MedMAP: Promoting Incomplete Multi-modal Brain Tumor Segmentation with Alignment
Tianyi Liu, Zhaorui Tan, Muyin Chen, Xi Yang, Haochuan Jiang, Kaizhu Huang
TL;DR
MedMAP introduces a latent-space alignment paradigm for missing-modality brain tumor segmentation by anchoring modality-specific features to a predefined distribution $P_{mix}$, with two anchor strategies $P^{k}_{mix}$ and $P^{*}_{mix}$. The approach is theoretically supported by a tighter ELBO when aligning each modality individually to $P_{mix}$, and empirically validated across BraTS2018/2020 backbones (KD, SLS, DA) to reduce modality gaps and improve Dice scores under missing modalities. Key findings show consistent improvements across targets (WT, TC, ET) and datasets, with adaptive anchoring ($P^{*}_{mix}$) outperforming fixed anchors and standard normal baselines.
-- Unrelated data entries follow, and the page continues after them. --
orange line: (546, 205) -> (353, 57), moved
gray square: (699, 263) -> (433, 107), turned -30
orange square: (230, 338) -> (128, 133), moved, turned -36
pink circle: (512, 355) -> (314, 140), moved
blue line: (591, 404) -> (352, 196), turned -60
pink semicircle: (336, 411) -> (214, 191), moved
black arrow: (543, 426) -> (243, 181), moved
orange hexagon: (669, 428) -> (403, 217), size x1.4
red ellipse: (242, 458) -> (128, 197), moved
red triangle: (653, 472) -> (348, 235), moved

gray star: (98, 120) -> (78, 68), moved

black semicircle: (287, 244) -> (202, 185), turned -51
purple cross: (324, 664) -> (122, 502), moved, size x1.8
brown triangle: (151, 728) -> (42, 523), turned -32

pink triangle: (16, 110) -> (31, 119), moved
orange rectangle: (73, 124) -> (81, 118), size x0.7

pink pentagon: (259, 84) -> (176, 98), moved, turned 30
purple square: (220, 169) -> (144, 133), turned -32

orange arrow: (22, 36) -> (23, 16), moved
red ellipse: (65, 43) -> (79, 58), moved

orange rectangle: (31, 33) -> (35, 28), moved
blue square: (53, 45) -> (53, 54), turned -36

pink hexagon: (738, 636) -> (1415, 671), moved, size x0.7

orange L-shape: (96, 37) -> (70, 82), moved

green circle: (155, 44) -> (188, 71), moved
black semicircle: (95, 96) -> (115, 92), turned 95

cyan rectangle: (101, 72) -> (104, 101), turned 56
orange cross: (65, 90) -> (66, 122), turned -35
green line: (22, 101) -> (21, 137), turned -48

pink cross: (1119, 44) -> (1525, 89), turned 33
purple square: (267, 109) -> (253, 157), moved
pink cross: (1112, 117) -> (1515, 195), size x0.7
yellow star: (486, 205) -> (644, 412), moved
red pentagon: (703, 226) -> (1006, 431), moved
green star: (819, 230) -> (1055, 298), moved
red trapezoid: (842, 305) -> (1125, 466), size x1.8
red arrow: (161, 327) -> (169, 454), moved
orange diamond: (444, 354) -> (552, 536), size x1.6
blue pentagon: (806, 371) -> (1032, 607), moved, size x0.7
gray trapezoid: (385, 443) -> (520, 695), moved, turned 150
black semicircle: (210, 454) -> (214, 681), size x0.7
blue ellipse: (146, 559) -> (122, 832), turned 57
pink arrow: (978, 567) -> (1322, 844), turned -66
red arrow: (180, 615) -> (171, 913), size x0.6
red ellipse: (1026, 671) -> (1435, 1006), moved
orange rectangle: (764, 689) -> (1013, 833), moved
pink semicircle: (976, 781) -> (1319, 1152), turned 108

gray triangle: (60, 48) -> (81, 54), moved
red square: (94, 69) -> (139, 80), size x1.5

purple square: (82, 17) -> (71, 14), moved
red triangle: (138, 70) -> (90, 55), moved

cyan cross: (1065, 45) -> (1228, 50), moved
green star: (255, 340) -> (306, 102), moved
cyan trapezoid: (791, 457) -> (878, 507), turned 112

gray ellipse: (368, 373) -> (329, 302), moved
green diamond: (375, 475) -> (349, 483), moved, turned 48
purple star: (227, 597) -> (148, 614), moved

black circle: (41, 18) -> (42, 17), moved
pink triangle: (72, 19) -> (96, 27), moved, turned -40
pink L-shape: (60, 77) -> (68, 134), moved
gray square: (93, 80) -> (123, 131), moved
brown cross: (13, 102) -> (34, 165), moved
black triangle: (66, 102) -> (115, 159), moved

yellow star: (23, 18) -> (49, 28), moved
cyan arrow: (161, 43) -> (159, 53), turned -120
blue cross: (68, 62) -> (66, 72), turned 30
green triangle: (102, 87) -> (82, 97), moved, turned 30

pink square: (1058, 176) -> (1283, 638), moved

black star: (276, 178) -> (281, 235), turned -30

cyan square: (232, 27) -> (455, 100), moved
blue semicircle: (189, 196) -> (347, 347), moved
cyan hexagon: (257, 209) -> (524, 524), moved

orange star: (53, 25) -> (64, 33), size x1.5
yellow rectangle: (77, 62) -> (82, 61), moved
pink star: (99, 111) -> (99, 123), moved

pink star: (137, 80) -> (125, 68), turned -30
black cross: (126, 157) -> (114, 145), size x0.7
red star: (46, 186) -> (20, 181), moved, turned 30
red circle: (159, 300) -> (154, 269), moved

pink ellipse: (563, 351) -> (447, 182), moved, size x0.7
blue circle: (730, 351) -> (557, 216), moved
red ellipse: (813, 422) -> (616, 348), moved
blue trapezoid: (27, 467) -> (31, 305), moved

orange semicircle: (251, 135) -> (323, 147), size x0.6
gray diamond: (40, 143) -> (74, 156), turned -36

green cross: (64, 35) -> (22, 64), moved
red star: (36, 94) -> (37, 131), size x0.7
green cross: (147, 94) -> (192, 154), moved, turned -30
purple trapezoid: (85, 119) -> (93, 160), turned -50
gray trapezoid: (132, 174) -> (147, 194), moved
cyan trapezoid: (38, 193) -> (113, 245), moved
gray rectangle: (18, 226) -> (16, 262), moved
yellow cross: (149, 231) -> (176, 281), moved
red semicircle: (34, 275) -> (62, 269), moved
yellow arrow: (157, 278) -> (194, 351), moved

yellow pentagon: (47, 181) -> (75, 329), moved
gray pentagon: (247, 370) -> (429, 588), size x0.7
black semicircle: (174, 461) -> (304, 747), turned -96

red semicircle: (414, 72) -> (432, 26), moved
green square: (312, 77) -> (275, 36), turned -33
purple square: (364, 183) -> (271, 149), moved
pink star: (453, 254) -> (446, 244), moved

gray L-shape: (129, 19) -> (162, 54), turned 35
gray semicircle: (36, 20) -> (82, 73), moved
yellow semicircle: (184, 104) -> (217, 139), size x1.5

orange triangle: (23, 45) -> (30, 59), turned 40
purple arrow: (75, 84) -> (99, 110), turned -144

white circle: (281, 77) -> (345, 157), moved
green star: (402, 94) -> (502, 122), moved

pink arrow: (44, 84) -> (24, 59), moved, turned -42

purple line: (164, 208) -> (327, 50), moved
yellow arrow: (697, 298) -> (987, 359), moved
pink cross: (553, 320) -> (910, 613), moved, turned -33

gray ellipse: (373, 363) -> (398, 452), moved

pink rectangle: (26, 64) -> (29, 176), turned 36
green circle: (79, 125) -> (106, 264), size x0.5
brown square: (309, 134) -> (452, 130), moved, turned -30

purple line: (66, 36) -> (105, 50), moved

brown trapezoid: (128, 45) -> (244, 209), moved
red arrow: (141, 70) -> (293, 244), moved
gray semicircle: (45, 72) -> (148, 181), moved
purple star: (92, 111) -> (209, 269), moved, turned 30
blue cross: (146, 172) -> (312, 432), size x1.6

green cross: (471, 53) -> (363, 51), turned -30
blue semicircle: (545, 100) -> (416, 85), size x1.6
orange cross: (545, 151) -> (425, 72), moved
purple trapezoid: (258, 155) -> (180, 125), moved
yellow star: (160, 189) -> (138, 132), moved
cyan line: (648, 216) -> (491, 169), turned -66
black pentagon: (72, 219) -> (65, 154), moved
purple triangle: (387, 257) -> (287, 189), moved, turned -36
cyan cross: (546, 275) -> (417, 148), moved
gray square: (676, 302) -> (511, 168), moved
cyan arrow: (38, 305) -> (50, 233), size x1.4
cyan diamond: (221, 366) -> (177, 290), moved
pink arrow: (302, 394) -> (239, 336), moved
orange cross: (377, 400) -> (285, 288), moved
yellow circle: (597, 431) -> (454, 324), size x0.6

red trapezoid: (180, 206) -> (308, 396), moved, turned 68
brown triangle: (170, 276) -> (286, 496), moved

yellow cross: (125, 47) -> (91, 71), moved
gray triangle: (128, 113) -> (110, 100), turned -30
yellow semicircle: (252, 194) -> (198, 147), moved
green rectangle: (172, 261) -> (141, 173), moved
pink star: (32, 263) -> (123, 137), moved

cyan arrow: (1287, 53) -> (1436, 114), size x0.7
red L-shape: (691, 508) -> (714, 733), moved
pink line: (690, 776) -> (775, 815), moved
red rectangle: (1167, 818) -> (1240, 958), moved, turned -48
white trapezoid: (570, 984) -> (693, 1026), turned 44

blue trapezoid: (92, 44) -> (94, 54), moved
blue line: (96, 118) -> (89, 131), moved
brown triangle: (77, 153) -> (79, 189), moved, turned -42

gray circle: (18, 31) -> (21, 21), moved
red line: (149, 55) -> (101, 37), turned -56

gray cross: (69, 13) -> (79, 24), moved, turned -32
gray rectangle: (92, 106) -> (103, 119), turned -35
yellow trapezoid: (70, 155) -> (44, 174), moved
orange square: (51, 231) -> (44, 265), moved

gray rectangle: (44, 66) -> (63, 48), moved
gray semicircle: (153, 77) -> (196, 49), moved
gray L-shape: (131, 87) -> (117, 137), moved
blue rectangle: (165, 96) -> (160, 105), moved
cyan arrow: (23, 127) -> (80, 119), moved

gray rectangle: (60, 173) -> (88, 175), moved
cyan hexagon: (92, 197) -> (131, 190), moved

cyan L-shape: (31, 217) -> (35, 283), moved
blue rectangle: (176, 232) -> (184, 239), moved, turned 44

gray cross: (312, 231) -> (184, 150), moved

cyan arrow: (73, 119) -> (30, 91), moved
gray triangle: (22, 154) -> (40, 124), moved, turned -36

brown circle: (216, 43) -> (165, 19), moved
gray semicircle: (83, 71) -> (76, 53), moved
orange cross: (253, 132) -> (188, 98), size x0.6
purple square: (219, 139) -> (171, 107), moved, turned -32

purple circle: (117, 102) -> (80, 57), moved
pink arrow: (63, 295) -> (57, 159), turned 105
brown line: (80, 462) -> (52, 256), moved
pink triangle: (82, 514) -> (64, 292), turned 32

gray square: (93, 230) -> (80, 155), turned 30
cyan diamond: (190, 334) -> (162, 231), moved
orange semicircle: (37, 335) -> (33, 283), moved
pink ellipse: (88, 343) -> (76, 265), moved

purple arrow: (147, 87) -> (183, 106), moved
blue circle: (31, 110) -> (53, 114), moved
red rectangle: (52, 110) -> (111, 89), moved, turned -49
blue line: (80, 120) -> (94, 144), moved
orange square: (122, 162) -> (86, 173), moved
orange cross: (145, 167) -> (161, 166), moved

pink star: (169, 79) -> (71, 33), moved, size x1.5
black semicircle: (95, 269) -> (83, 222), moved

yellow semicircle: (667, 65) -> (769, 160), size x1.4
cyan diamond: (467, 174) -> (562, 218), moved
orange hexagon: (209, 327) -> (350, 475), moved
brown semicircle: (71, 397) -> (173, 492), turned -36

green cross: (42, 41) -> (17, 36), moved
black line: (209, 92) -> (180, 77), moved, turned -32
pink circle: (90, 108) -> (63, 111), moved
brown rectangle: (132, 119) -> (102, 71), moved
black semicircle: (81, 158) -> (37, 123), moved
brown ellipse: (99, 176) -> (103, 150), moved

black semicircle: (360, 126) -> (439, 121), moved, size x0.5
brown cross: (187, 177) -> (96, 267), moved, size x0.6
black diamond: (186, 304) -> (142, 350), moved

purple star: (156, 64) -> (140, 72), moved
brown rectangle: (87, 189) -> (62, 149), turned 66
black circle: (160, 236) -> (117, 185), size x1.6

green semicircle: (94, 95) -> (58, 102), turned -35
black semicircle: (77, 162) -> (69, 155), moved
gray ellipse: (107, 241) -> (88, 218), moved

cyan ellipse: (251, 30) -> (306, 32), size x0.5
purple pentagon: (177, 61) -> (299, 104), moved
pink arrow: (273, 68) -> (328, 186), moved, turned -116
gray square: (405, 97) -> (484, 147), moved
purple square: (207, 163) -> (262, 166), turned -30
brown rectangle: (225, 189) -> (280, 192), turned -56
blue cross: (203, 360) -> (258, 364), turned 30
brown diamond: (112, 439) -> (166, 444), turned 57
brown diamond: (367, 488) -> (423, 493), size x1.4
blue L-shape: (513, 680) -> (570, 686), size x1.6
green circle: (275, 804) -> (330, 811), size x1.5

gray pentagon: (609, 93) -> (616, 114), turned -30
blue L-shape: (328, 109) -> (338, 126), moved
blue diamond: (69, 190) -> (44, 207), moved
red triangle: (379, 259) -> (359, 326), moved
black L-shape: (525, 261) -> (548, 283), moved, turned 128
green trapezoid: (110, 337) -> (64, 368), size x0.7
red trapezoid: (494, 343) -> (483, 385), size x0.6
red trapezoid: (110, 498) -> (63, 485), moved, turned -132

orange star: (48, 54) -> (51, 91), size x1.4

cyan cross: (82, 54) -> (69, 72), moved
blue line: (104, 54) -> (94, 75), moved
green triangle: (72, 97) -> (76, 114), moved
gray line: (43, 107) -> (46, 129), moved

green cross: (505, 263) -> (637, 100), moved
Overall, MedMAP provides a general, backbone-agnostic method to learn invariant cross-modality representations, enabling more reliable brain tumor segmentation when MRI modalities are incomplete.
Abstract
Brain tumor segmentation is often based on multiple magnetic resonance imaging (MRI). However, in clinical practice, certain modalities of MRI may be missing, which presents a more difficult scenario. To cope with this challenge, Knowledge Distillation, Domain Adaption, and Shared Latent Space have emerged as commonly promising strategies. However, recent efforts typically overlook the modality gaps and thus fail to learn important invariant feature representations across different modalities. Such drawback consequently leads to limited performance for missing modality models. To ameliorate these problems, pre-trained models are used in natural visual segmentation tasks to minimize the gaps. However, promising pre-trained models are often unavailable in medical image segmentation tasks. Along this line, in this paper, we propose a novel paradigm that aligns latent features of involved modalities to a well-defined distribution anchor as the substitution of the pre-trained model}. As a major contribution, we prove that our novel training paradigm ensures a tight evidence lower bound, thus theoretically certifying its effectiveness. Extensive experiments on different backbones validate that the proposed paradigm can enable invariant feature representations and produce models with narrowed modality gaps. Models with our alignment paradigm show their superior performance on both BraTS2018 and BraTS2020 datasets.